We would also like to acknowledge the correction sent in by one of our regular viewers — “Tom” — who pointed out that our posting from Friday could not be from the 1966 Packers-Vikings game. We don’t pretend to be perfect, but we do strive for historical accuracy. The photo is most likely from 1964 or perhaps earlier. He called our attention to the fact that the Vikings did not wear purple pants in ’66, and that Dan Currie did not play for Green Bay after 1964. Should anyone notice other mistakes here at “Packerville,” please let us know.

If we had taken more time to analyze the image instead of believing the original publication (“50 Years of Professional Football”), we might have caught the error ourselves.

Friday, October 03, 2008

1966 Viking Game Interception

We present today a fine image, with “the Packer defense striking again as #46 Hank Gremminger runs back an interception. Helping out are #58 Dan Currie, #74 Hank Jordan, and #24 Willie Wood.” This game took place on November 6, 1966, and the Packers lost that day, 20-17 in front of 50,861 hometown fans.

Please note: “Packerville, U.S.A. will be off for the weekend, due to travel.

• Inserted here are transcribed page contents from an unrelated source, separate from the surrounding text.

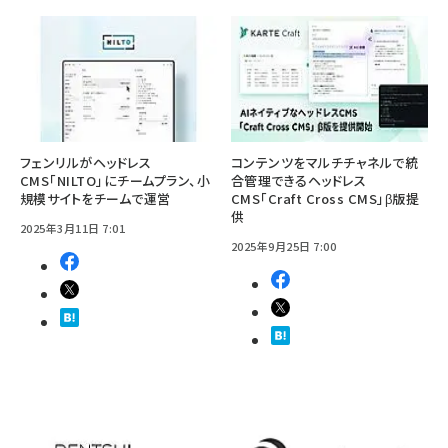
フェンリルがヘッドレス
コンテンツをマルチチャネルで統
CMS「NILTO」にチームプラン、小
合管理できるヘッドレス
規模サイトをチームで運営
CMS「Craft Cross CMS」β版提
供
2025年3月11日 7:01
2025年9月25日 7:00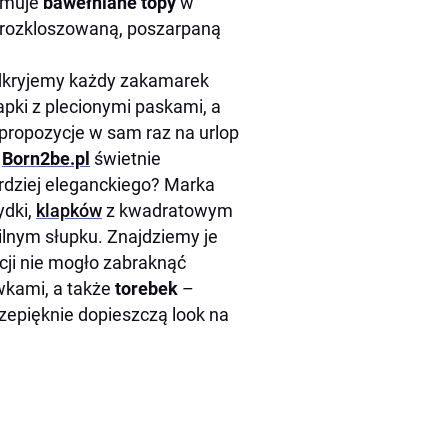
romuje
bawełniane topy
w
rozkloszowaną, poszarpaną
odkryjemy każdy zakamarek
pki z plecionymi paskami, a
propozycje w sam raz na urlop
d
Born2be.pl
świetnie
dziej eleganckiego? Marka
ydki,
klapków
z kwadratowym
ilnym słupku. Znajdziemy je
cji nie mogło zabraknąć
wkami, a także
torebek
–
przepięknie dopieszczą look na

Wednesday, October 01, 2008

Ted Fritsch Takes on the Bears

Always aggressive and determined, Ted Fritsch charges through the Bears on September 29, 1946. The Packers lost to the Bears that day, 30-7. Playing from 1942-1950, Fritsch scored 37 touchdowns, 62 extra points, and 36 field goals. His longest field goal was 52 yards, still tied with Paul Hornung, Chester Marcol, Chris Jacke, Ryan Longwell, and current kicker Mason Crosby for the third-longest in team history. For the 1946 season, Fritsch rushed 128 times for 444 yards and nine touchdowns. He also caught two passes for 13 yards and one touchdown — plus one interception on defense.